Last week you had two days that you were wonderful, delightful and I was in my element. You were perfect and I felt so happy to be there cuddling you and appreciating you as the little Lucas I remember and adore.

I'm so sorry you're struggling Lucas, I can only imagine the confusion, jealously, frustration, and other emotions going around in your head. You've gone from an only child, having 1:1 time at bedtimes, never having to wait for anything, to being told to wait for a minute at the table after finishing your breakfast because i'm feeding your sister, to having your sister in your bath, and there when we read your books, otherwise she cries if she's by herself.
You've gone from being the baby, to our big boy, and that's a big change in itself. Although you'll always be out baby.

The funniest thing is you adore your sister, you've never showed any hatred, or aggression towards her. You say she's "cute" or "as cute as a button". You want to cuddle her constantly, usually sending me into a panic as you want to tickle her face, or attempt to lay your entire body on hers.
You are smitten by your sister and rightly so, I guess thats why you're struggling.
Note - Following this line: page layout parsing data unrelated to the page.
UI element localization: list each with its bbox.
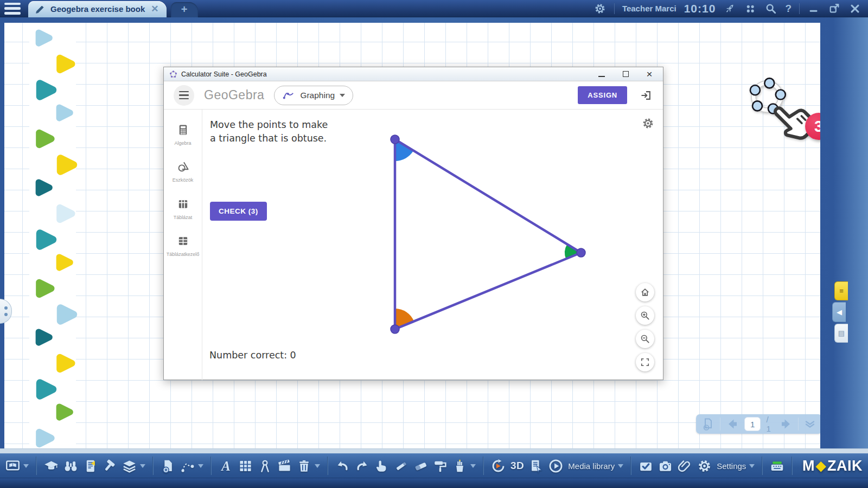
attachment-button[interactable] (678, 459, 692, 473)
undo-button[interactable] (335, 459, 350, 473)
gg-sidebar-label: Táblázatkezelő (167, 252, 200, 258)
apps-grid-icon[interactable] (744, 2, 757, 15)
redo-button[interactable] (355, 459, 369, 473)
window-maximize-button[interactable] (623, 71, 629, 77)
compass-icon (258, 459, 272, 473)
current-page-input[interactable]: 1 (744, 417, 761, 431)
search-media-button[interactable] (63, 459, 78, 473)
3d-button[interactable]: 3D (510, 460, 524, 472)
add-page-icon (161, 459, 175, 473)
sync-settings-icon[interactable] (593, 2, 607, 15)
rocket-icon[interactable] (723, 2, 736, 15)
chevron-down-icon (315, 464, 320, 468)
tools-button[interactable] (103, 459, 117, 473)
fullscreen-button[interactable] (636, 353, 654, 371)
pencil-icon (34, 3, 47, 16)
add-page-icon[interactable] (701, 418, 714, 431)
text-tool-button[interactable]: A (219, 459, 233, 473)
fill-tool-button[interactable] (433, 459, 448, 473)
toolbar-divider (762, 457, 763, 475)
previous-page-button[interactable] (726, 418, 739, 431)
sign-in-icon[interactable] (639, 88, 653, 102)
geogebra-brand: GeoGebra (204, 88, 264, 102)
zoom-out-button[interactable] (636, 330, 654, 348)
right-tab-expand[interactable]: ◀ (832, 302, 846, 322)
logo-prefix: M (802, 458, 815, 474)
help-button[interactable]: ? (785, 3, 792, 15)
next-page-button[interactable] (780, 418, 793, 431)
media-library-button[interactable]: Media library (568, 461, 623, 471)
notes-doc-icon (83, 459, 98, 473)
book-tab[interactable]: Geogebra exercise book ✕ (28, 1, 167, 17)
mode-selector[interactable]: Graphing (274, 86, 353, 105)
applet-settings-icon[interactable] (642, 117, 654, 132)
search-icon[interactable] (764, 2, 777, 15)
main-menu-button[interactable] (4, 3, 21, 15)
deco-leaf (33, 127, 56, 151)
geometry-tool-button[interactable] (258, 459, 272, 473)
notes-button[interactable] (83, 459, 98, 473)
exercise-editor-button[interactable] (529, 459, 544, 473)
homework-button[interactable] (639, 459, 653, 473)
school-button[interactable] (44, 459, 59, 473)
highlighter-button[interactable] (394, 459, 409, 473)
check-button[interactable]: CHECK (3) (210, 202, 267, 221)
window-close-button[interactable]: × (646, 70, 653, 78)
triangle-vertex-point[interactable] (391, 135, 399, 144)
right-tab-clipboard[interactable]: ▤ (834, 324, 848, 343)
triangle-vertex-point[interactable] (391, 325, 399, 333)
clapper-icon (277, 459, 292, 473)
replay-button[interactable] (491, 459, 506, 473)
zoom-in-button[interactable] (636, 306, 654, 325)
redo-icon (355, 459, 369, 473)
geogebra-titlebar[interactable]: Calculator Suite - GeoGebra × (164, 67, 663, 81)
close-button[interactable] (848, 2, 861, 15)
assign-button[interactable]: ASSIGN (578, 86, 627, 104)
jump-end-button[interactable] (803, 418, 816, 431)
gg-sidebar-item-eszk-z-k[interactable]: Eszközök (165, 160, 200, 183)
hand-tool-button[interactable] (374, 459, 389, 473)
deco-leaf (53, 301, 79, 328)
eraser-button[interactable] (413, 459, 428, 473)
mozaik-logo[interactable]: M◆ZAIK (802, 458, 863, 474)
new-tab-button[interactable]: + (171, 2, 198, 17)
table-tool-button[interactable] (238, 459, 253, 473)
gg-sidebar-item-algebra[interactable]: Algebra (165, 124, 200, 146)
draw-tool-button[interactable] (180, 459, 203, 473)
pen-set-button[interactable] (452, 459, 476, 473)
add-page-button[interactable] (161, 459, 175, 473)
toolbar-divider (630, 457, 631, 475)
keyboard-status[interactable] (770, 459, 784, 473)
player-button[interactable] (548, 459, 563, 473)
settings-icon-button[interactable] (697, 459, 712, 473)
diamond-icon: ◆ (816, 458, 826, 473)
camera-icon (658, 459, 673, 473)
home-button[interactable] (636, 283, 654, 301)
exercise-prompt: Move the points to make a triangle that … (210, 118, 328, 145)
gg-sidebar-item-t-bl-zatkezel-[interactable]: Táblázatkezelő (165, 235, 200, 258)
triangle-figure[interactable] (202, 110, 663, 380)
media-clip-button[interactable] (277, 459, 292, 473)
paperclip-icon (678, 459, 692, 473)
window-minimize-button[interactable] (598, 76, 605, 77)
right-tab-bookmark[interactable]: ≡ (834, 281, 848, 300)
triangle-vertex-point[interactable] (577, 248, 585, 257)
deco-leaf (53, 102, 75, 124)
tab-close-icon[interactable]: ✕ (151, 4, 158, 14)
restore-button[interactable] (828, 2, 841, 15)
bottom-frame (0, 478, 868, 488)
book-mode-button[interactable] (5, 459, 29, 473)
page-navigator: 1 / 1 (696, 414, 820, 434)
deco-leaf (33, 177, 54, 198)
geogebra-menu-button[interactable] (174, 85, 194, 106)
delete-button[interactable] (297, 459, 320, 473)
gg-sidebar-item-t-bl-zat[interactable]: Táblázat (165, 198, 200, 221)
book-page-canvas[interactable]: Calculator Suite - GeoGebra × GeoGebra G… (4, 23, 820, 448)
camera-button[interactable] (658, 459, 673, 473)
settings-button[interactable]: Settings (717, 461, 755, 471)
geogebra-applet[interactable]: Move the points to make a triangle that … (202, 110, 663, 380)
layers-button[interactable] (122, 459, 145, 473)
toolbar-divider (483, 457, 484, 475)
hammer-icon (103, 459, 117, 473)
minimize-button[interactable] (807, 2, 820, 15)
Although I try really hard to split my time, and to make sure that you're still getting as much attention as I can give; it is different.
I have to feed your sister, only mummy can do that. Remember Iris is 'eating milk'.

I am so sorry you're struggling, I promise it will get better. You'll feel happier being a little more independent, Iris will also become a little less reliant on mummy as she gets older too.

I can't pretend I wont be happy to see the back of you not sleeping at night, you not listening to mummy or daddy, you screaming at me, you ignoring simple instructions, you not hitting out at us and yourself, you not throwing almighty tantrums, but at the moment you're struggling, and i'm here to support you and to help you.
You're two and a half, your 6 months into the "terrible twos" and 6 months away from being a "threenager" so I guess that you have all that going on and then you also have the added stress of your sister.


Not everything is bad, you know your manners and you know that you need to say sorry. Although when I say "don't touch the tree" and you say "sorry mummy" and touch it anyway, it doesn't have the same affect.

I'm sorry you're struggling, i'm sorry everything is changing, but you're still loved beyond belief.